Friday, November 19, 2010

Angels or Demons

Following up on my recent post regarding Angels' reduced appetite for seed and startup investing, the October 2, 2010 print edition of The Economist presents a brief article entitled "Venture Capital: Angels or demons?", which argues the opposite point, describing a category of creature it dubs super angels "who run funds that invest in deals considered too small to be of interest to traditional venture-capital firms.":

Established firms have rediscovered their appetite for seed funding: Greylock Partners, a well-known venture firm, this week said it had launched a $20m seed fund.

So, the question is, which is it? Well, obviously it can be both. One problem we face is what I term the Depth-of-Field Problem. The concept of depth of field derives the world of photography and describes the range of clarity that surrounds a point of focus. The greater our distance from a point of focus, the more things look alike. The closer we are, the greater variety we can distinguish.

This often leads us to stereotype and cluster that which we have the least experience with, as the title of the above cited article implies: angels or demons? Despite entrepreneurs' and investors' possibly differing motivations, it is possible to find common ground. From my vantage, the greatest need in our economy is for seed and startup funds, which often provide the spark to an entrepreneur's kindling. Anyone interested in providing it is an angel in my book.

***Edited to add:
Here's a link to the Greylock Discover Fund, cited above, which anticipates investments from $25k -$500k.

Tuesday, November 9, 2010

Angels Decreased Appetite for Seed and Startup Investing

Posted on Angels Decreased Appetite for Seed and Startup.

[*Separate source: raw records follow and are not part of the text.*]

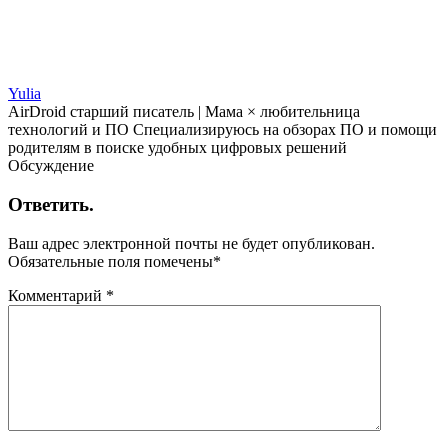
Yulia
AirDroid старший писатель | Мама × любительница
технологий и ПО Специализируюсь на обзорах ПО и помощи
родителям в поиске удобных цифровых решений
Обсуждение
Ответить.
Ваш адрес электронной почты не будет опубликован.
Обязательные поля помечены
*
Комментарий
*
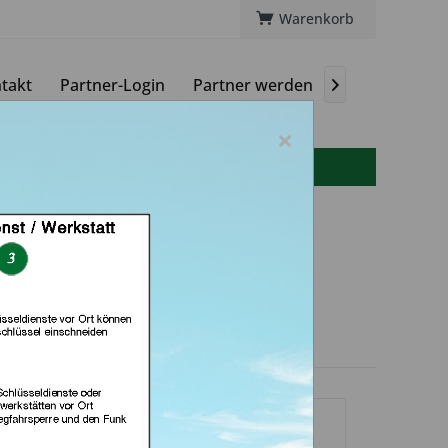
Warenkorb
takt
Partner-Login
Partner werden
Magazin

×
info(at)autoschluessel-online.de
- u. DL Service (in
Dresden)
dlerprofil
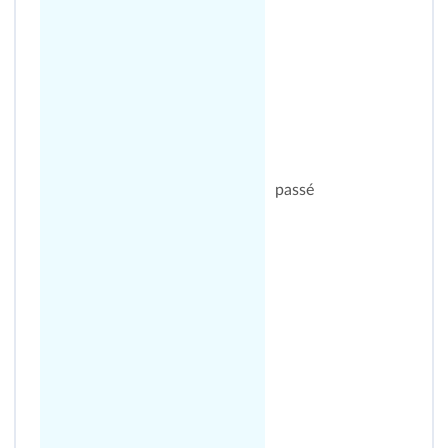
passé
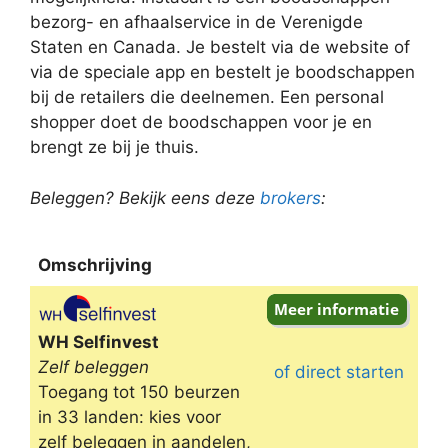
bezorg- en afhaalservice in de Verenigde
Staten en Canada. Je bestelt via de website of
via de speciale app en bestelt je boodschappen
bij de retailers die deelnemen. Een personal
shopper doet de boodschappen voor je en
brengt ze bij je thuis.
Beleggen? Bekijk eens deze
brokers
:
Omschrijving
Omschrijving
WH Selfinvest
Zelf beleggen
of direct starten
Toegang tot 150 beurzen
in 33 landen: kies voor
zelf beleggen in aandelen,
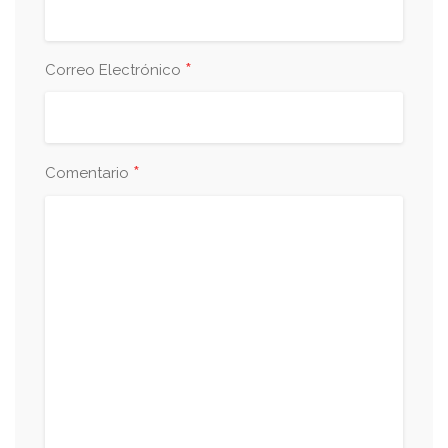
*
Correo Electrónico
*
Comentario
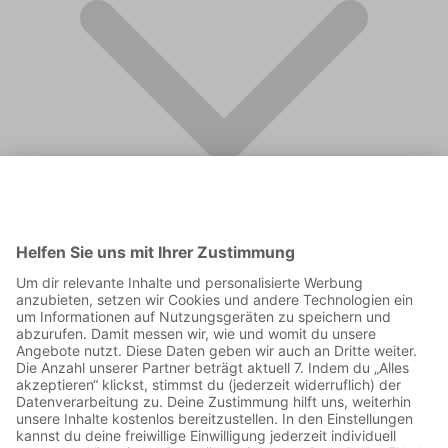
FAQ
Supporter werden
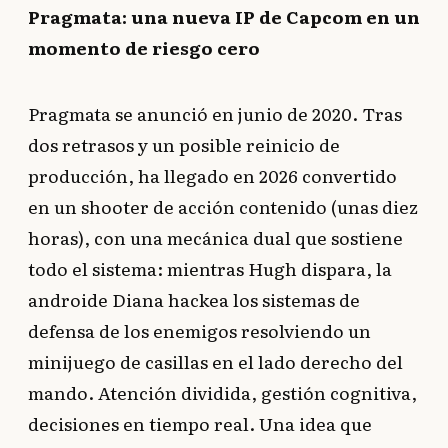
Pragmata: una nueva IP de Capcom en un
momento de riesgo cero
Pragmata se anunció en junio de 2020. Tras
dos retrasos y un posible reinicio de
producción, ha llegado en 2026 convertido
en un shooter de acción contenido (unas diez
horas), con una mecánica dual que sostiene
todo el sistema: mientras Hugh dispara, la
androide Diana hackea los sistemas de
defensa de los enemigos resolviendo un
minijuego de casillas en el lado derecho del
mando. Atención dividida, gestión cognitiva,
decisiones en tiempo real. Una idea que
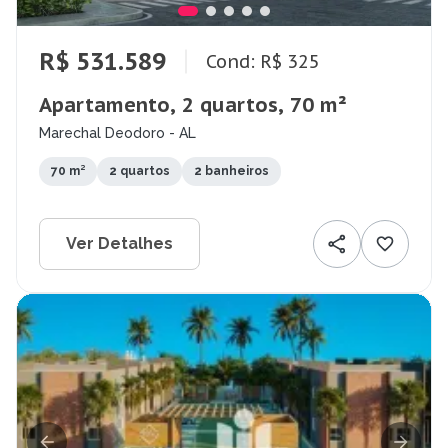
R$ 531.589
Cond: R$ 325
Apartamento, 2 quartos, 70 m²
Marechal Deodoro - AL
70 m²
2 quartos
2 banheiros
Ver Detalhes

Here's the alarming statistic:
Angels’ seed and start-up stage investing declined to its lowest level in several years...
The question remains: who will pick up the slack? Will SBIR be renewed at a moment in the economy when seed capital is most crucial?

More importantly, will the politicians elected to office in Washington (on both sides of the aisle) finally find the will and inspiration to alter the face of our economy, by shifting the focus from protecting jobs at large corporations to encouraging business creation?

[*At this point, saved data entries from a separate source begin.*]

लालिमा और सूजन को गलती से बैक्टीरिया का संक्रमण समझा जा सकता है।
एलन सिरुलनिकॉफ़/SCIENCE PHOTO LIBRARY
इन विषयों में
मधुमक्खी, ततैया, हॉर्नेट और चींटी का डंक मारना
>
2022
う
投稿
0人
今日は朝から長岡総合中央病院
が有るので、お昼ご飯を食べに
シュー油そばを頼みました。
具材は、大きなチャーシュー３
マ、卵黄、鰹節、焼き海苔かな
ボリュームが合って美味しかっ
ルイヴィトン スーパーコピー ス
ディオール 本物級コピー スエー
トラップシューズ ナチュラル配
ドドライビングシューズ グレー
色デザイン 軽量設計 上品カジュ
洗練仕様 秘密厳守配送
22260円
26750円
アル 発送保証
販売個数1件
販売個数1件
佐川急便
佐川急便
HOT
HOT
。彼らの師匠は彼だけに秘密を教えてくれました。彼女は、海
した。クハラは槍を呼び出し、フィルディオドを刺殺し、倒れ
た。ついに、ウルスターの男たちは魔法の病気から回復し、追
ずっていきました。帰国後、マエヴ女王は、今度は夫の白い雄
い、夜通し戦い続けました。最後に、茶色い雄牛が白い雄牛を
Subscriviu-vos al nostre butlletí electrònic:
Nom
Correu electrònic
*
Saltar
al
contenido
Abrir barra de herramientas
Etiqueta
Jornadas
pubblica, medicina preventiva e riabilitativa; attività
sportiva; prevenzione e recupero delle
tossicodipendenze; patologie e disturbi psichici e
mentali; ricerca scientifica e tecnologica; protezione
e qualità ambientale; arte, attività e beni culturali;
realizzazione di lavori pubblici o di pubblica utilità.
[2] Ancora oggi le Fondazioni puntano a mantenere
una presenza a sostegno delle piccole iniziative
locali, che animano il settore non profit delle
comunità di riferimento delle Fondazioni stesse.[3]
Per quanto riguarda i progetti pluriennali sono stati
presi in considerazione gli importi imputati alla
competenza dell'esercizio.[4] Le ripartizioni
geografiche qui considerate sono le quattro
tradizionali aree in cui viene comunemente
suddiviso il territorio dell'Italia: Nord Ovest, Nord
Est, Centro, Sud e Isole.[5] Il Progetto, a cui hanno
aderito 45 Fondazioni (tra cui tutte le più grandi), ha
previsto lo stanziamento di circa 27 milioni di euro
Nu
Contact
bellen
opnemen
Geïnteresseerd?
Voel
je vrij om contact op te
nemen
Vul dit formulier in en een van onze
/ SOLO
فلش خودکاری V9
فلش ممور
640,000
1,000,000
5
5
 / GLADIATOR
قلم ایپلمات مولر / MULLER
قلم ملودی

We need more small businesses, that create jobs, and grow into large businesses. We need a new economy. We need innovation, and rejuvenation. Entrepreneurs do that. Let's mow down the weeds, and let entrepreneurs compete and thrive!

Wednesday, November 3, 2010

What's so free about the market?

In case any of you had any lingering suspicions that there actually exists anything close to a free market in the United States, that produces anything even resembling a level playing field for all participants (Giants and Lilliputians alike) think again. Here's a little excerpt from the Wall Street Journal article about General Motors that link goes to:
Now it turns out, according to documents filed with federal regulators, the revamping left the car maker with another boost as it prepares to return to the stock market. It won't have to pay $45.4 billion in taxes on future profits.

The tax benefit stems from so-called tax-loss carry-forwards and other provisions, which allow companies to use losses in prior years and costs related to pensions and other expenses to shield profits from U.S. taxes for up to 20 years. In GM's case, the losses stem from years prior to when GM entered bankruptcy.
Whether or not a "free market" could produce ideal circumstances for supply and demand to determine fair pricing on all things from wages to food (a suspect and highly debatable point even in the abstract), we may never know. Ideology, rage, and protest aside (all of which are in the ascension these days), there is no free market extant. Unless we work to mitigate the inequities in the system, meaning in clear language, remove the barriers to competition on the merits of a company's technology or services, rather than any number of pre-existing advantages, there is no high ground on either side of the debate.

I wonder if any of the changes in Washington will allow leaders to step up to the plate, swing, and crack the ball high and over the fence. Only time shall tell.